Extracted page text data
········
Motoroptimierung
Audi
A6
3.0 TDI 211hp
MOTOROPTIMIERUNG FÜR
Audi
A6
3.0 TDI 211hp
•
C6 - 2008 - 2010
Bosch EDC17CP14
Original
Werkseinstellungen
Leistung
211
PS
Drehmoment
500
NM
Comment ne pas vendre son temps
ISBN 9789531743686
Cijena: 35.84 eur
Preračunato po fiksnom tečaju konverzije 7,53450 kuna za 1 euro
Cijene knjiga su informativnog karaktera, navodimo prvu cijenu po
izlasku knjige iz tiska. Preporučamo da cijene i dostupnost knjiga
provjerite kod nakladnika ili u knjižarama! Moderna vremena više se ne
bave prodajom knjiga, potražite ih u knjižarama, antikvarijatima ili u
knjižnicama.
········
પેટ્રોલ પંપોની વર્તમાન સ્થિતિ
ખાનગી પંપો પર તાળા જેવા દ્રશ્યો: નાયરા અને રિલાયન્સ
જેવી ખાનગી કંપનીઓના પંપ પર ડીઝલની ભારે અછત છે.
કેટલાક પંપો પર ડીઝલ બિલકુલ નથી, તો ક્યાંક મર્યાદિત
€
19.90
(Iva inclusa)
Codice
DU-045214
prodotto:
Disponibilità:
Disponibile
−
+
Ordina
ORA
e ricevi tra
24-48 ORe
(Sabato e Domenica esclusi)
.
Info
········
About this task:
Only the lines above starting at the line that holds "provjerite kod nakladnika" and ending at the line that holds "knjižnicama." are to be repeated, exactly and in full.

Worked solution:
provjerite kod nakladnika ili u knjižarama! Moderna vremena više se ne
bave prodajom knjiga, potražite ih u knjižarama, antikvarijatima ili u
knjižnicama.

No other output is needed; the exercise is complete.